▶ Problem requirements
In the entries that follow, find the line containing "requirements have not.", then output exactly every line from the first through that one.

▶ Data to use
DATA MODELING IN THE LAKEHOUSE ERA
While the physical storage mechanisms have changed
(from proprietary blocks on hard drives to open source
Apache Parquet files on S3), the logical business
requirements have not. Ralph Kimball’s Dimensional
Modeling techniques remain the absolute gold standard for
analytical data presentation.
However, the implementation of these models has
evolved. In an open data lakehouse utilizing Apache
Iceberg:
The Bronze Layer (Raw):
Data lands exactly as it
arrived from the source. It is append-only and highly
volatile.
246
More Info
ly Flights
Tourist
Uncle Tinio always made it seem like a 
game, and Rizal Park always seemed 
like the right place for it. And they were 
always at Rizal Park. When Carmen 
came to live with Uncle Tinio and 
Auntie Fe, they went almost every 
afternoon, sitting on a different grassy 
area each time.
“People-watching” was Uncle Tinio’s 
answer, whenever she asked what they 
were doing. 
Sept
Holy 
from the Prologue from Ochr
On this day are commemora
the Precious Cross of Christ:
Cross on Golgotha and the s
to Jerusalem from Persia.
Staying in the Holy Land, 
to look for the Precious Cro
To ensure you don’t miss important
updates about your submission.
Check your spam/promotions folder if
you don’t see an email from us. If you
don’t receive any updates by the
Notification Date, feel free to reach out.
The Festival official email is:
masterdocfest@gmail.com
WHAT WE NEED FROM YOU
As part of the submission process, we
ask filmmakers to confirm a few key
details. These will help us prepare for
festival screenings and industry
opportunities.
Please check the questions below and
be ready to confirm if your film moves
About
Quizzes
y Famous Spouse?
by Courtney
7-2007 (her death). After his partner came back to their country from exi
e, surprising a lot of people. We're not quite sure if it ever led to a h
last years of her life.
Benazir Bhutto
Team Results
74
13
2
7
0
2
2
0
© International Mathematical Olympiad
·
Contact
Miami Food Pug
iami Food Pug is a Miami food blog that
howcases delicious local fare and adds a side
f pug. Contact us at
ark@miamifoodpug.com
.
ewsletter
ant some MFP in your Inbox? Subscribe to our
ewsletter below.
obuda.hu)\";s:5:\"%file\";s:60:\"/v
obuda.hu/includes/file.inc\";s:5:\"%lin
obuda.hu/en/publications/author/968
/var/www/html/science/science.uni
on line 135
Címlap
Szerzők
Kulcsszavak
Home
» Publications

▶ Answer to this problem
DATA MODELING IN THE LAKEHOUSE ERA
While the physical storage mechanisms have changed
(from proprietary blocks on hard drives to open source
Apache Parquet files on S3), the logical business
requirements have not. Ralph Kimball’s Dimensional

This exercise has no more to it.